Cooperação com novos parceiros: depois da Mercedes-Benz chegou a Volkswagen
Em um primeiro momento foram considerados cinco conceitos de veículos alternativos para ‘o terceiro Porsche’, mas no final só foram considerados seriamente dois: um monovolume de luxo e um SUV premium de caráter esportivo. A primeira ideia foi vetada pelos Estados Unidos, o maior mercado para a Porsche na época. “Em meados da década de 1990, o monovolume era um tipo de carro especialmente popular entre as famílias numerosas e de baixa renda nos Estados Unidos”, lembra Hunger. “Mas os SUVs grandes eram uma aposta segura para uma clientela mais ampla”. Foi então que a Porsche começou a buscar um parceiro para desenvolver um carro completamente novo pertencente a este segmento. Em princípio encontrou um que era bem próximo. A Mercedes-Benz iria lançar o M Class em 1997, e não se opôs à entrada da Porsche no projeto.

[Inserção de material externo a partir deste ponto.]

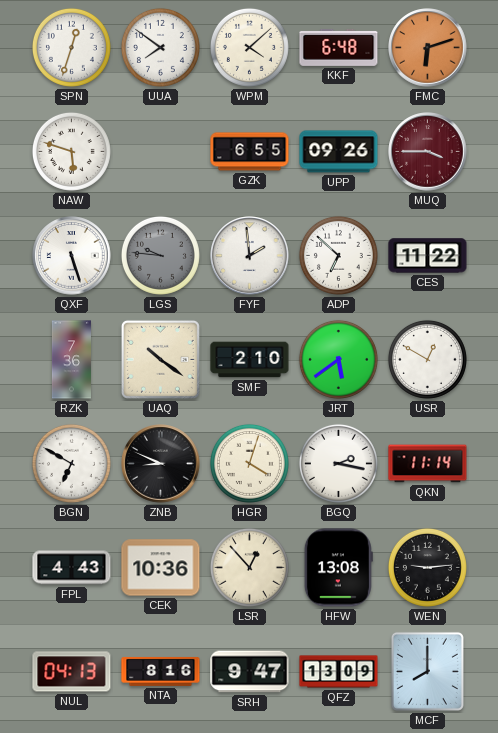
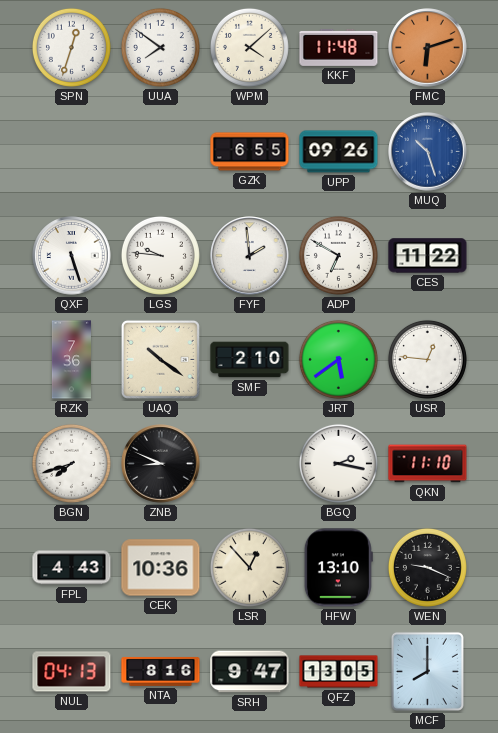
KKF: 6:48 -> 11:48
NAW: 5:48 -> none
MUQ: 3:45 -> 10:27
MUQ dial: burgundy -> blue
LGS dial: grey -> white
ADP: 6:52 -> 6:50
USR: 12:50 -> 12:46
BGN: 6:50 -> 7:42
HGR: 4:03 -> none
QKN: 11:14 -> 11:10
HFW: 13:08 -> 13:10
WEN: 9:14 -> 9:19
QFZ: 13:09 -> 13:05
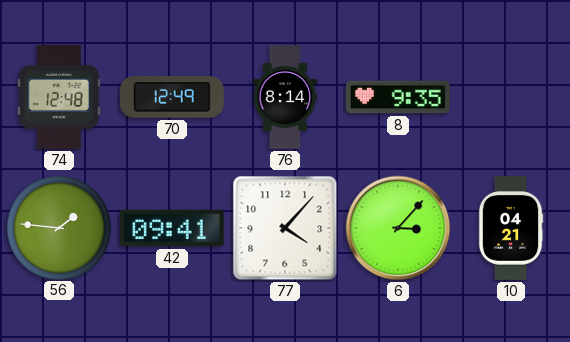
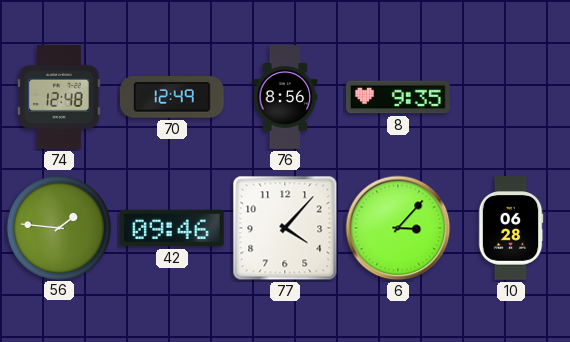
76: 8:14 -> 8:56
42: 09:41 -> 09:46
10: 04:21 -> 06:28
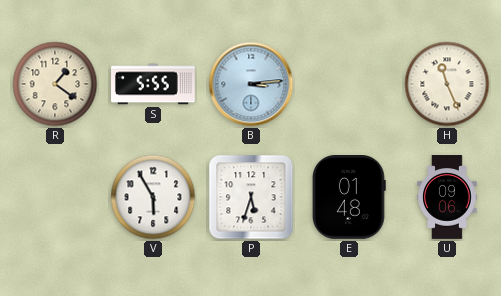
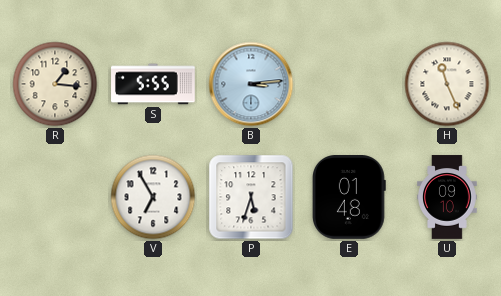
R: 1:21 -> 1:16
V: 5:55 -> 6:55
U: 09:06 -> 09:10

“Naquele momento, imaginamos o SUV da Porsche como uma versão de alto desempenho do modelo da Mercedes”, diz Klaus-Gerhard Wolpert, VP da linha Cayenne de 1998 a 2010, “com tecnologia herdada do M Class, mas com um design exterior, motores e componentes de chassi próprios”. A cooperação Porsche/Mercedes iniciada no verão de 1996 avançava em um bom ritmo, mas no final do ano fracassou devido às divergências sobre o relacionamento econômico das duas empresas. Era necessário então um novo parceiro, e ele foi encontrado em Wolfsburg. Embora Volkswagen e Porsche ainda não pertencessem ao mesmo grupo, o presidente do Conselho de Administração da Volkswagen, Ferdinand Piëch, neto do fundador da Porsche, Ferdinand Porsche, reconheceu o potencial da associação. “A Porsche apresentou o conceito à Volkswagen e Ferdinand Piëch decidiu que um automóvel como este poderia encaixar também na marca que dirigia”, explica Wolpert.
Em junho de 1997 foi tomada a decisão de unir forças para projetar o Cayenne e o Touareg sobre a plataforma da Porsche, dentro do projeto conhecido internamente como ‘Colorado’. Pouco menos de um ano depois tornou-se público, embora no início o nome Cayenne permaneceu em segredo. A Porsche ficou encarregada do desenvolvimento, enquanto que a Volkswagen assumiria a responsabilidade da produção do novo SUV. Havia partes visivelmente idênticas, como as portas, e os interiores eram muito similares. No entanto, os parceiros tomaram caminhos diferentes no que diz respeito a outros componentes importantes. Em primeiro lugar, não foi utilizado nenhum motor Porsche no modelo irmão da Volkswagen, e vice-versa. A regulagem do chassi também foi feita em separado.
O objetivo: ampliar as capacidades dentro e fora da estrada
Uma questão crucial era como projetar um automóvel que representasse com credibilidade o reconhecido dinamismo da Porsche na estrada e, ao mesmo tempo, pudesse competir em ambientes off-road com os melhores veículos todo-terreno do mundo. Afinal, o Cayenne tinha que estabelecer uma nova referência tanto dentro como fora do asfalto. “Nós tínhamos claro que se fizéssemos um veículo todo-terreno, deveria ser absolutamente convincente onde acaba a estrada”, diz Hunger. Ou como expressou Felix Bräutigam, na época Diretor de Comunicação e Marketing da Porsche: “O Cayenne oferece uma experiência de condução incrível, independentemente da superfície”.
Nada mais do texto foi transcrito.